协议各方

All CTAs are agreements between the University and the sponsor. The PI may be named as an employee of the University, but will not be a named as a party to the Agreement.

AAHRPP Standards

UTHealth is accredited by the Association for the Accreditation of Human Research Protection Programs (AAHRPP). As such, all CTAs executed by the University must include standard language which address AAHRPP’s overarching principles for protecting human research participants.

保密

As an academic medical institution, the University strives to create a vibrant academic environment. As such, the University cannot accept language which seeks to make raw source data or documentation, including the results of the study, confidential. Additionally, the University is an agency of the state of Texas, and therefore all agreements entered into by the University are subject to public disclosure under theTexas Public Information Act.

Publication

Timely publication and dissemination of the results of research performed by faculty are important principles behind UTHealth’s mission as an academic medical institution. Research sponsors are afforded a period of time to review and comment upon on the content of such publications, to protect intellectual property, and to ensure their confidential information is not improperly published, but the University does not accept terms that restrict faculty from freely publishing the results of their research.

Indemnification

Indemnification is addressed in all clinical trial agreements. In a sponsor initiated clinical trial agreements, the University faculty members are following the sponsor’s instructions. Therefore, the University cannot be held responsible for any injury or damages resulting from work performed during the clinical trial, or from the sponsor’s use of the University’s results of the study.

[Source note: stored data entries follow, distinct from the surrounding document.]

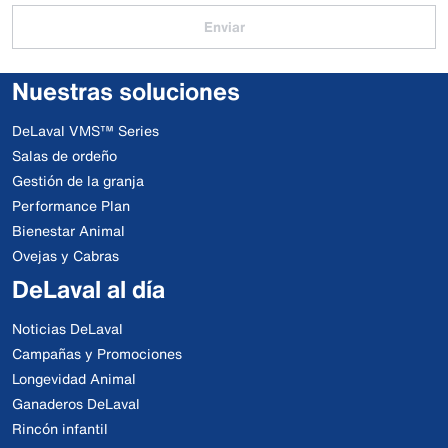
Enviar
Nuestras soluciones
DeLaval VMS™ Series
Salas de ordeño
Gestión de la granja
Performance Plan
Bienestar Animal
Ovejas y Cabras
DeLaval al día
Noticias DeLaval
Campañas y Promociones
Longevidad Animal
Ganaderos DeLaval
Rincón infantil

As a state agency, the University is subject to the laws and Constitution of Texas, can indemnify only to extent of it is negligence.

知识产权

UT系统和UTHealth鼓励知识产权的发展，以增强研究，奖学金，教学和发现，以实现公众，创造者和研究赞助商的最大利益。beplay苹果手机能用吗对于行业启动的临床试验，发明的发明专利权利通常会授予赞助商的临床试验方案，几乎没有PI参与该方案的概念或制定，通常授予赞助商。但是，大学逐案审查专利条款。

Subject Injury

在大多数情况下，如果研究参与者因参与研究而受到任何伤害或不良事件，则大学将安排受试者的照顾。对于行业发起的临床试验，大学政策专门禁止计费研究主题或第三方治疗此类伤害的费用。因此，直接由研究药物或设备给药beplay苹果手机能用吗造成的所有与研究相关的受试者伤害，或者根据赞助商设计的方案进行的程序是赞助商的财务义务。

Insurance

To support the indemnification detailed in this section, including subject injury liabilities, the sponsor must maintain a sufficient level of insurance. The University is self-insured and during the term of the agreement will maintain in force adequate insurance to cover its indemnification obligations.

Governing Law

The University is a constitutional corporation of the State of Texas and contracts accepted by the University also will be interpreted under Texas law. The University will also consider contractual silence regarding this issue, but generally will not subject itself to the laws of any other jurisdiction.

Payment Terms

Generally, clinical trial budgets are based on a fixed price-per-subject amount with a payment schedule. Such schedules usually provide for regular payments upon the completion of milestones (e.g., enrollment of a certain percentage of subjects, submission of a certain number of case report forms, etc.). These payments should include all applicable indirect costs.